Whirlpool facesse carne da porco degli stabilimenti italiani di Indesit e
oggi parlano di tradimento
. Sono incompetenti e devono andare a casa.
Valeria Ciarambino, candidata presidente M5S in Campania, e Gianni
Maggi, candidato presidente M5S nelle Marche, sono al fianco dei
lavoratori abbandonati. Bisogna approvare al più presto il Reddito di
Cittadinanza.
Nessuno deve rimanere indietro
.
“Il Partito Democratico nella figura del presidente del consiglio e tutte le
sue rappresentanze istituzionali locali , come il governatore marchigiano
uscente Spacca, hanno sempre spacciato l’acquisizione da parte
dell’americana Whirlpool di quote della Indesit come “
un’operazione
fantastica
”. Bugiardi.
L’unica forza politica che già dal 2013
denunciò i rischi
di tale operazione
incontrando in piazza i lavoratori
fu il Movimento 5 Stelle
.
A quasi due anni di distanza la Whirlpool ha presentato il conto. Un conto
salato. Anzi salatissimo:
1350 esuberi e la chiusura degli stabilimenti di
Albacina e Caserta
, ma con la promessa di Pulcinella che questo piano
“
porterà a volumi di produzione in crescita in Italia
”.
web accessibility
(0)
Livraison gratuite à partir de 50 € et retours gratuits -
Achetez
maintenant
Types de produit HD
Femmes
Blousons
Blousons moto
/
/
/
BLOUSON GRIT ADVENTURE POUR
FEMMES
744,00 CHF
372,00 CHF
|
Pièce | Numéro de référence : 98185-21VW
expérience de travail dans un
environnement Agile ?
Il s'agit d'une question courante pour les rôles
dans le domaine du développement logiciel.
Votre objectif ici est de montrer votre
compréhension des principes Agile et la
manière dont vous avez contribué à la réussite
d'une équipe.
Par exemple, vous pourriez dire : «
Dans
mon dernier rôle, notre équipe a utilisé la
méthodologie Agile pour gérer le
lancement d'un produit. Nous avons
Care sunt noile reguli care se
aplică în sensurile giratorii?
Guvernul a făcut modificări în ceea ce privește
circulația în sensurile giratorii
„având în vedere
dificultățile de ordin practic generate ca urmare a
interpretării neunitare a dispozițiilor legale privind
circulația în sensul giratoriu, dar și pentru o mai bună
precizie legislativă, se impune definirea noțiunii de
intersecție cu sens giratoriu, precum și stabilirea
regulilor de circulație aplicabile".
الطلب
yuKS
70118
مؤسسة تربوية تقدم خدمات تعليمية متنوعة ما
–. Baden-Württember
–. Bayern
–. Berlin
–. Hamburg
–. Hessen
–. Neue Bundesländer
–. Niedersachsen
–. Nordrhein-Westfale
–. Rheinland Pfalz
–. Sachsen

Problem to work on :: Copy out all lines above that include the string "degli".

Output of the task ::
Whirlpool facesse carne da porco degli stabilimenti italiani di Indesit e
1350 esuberi e la chiusura degli stabilimenti di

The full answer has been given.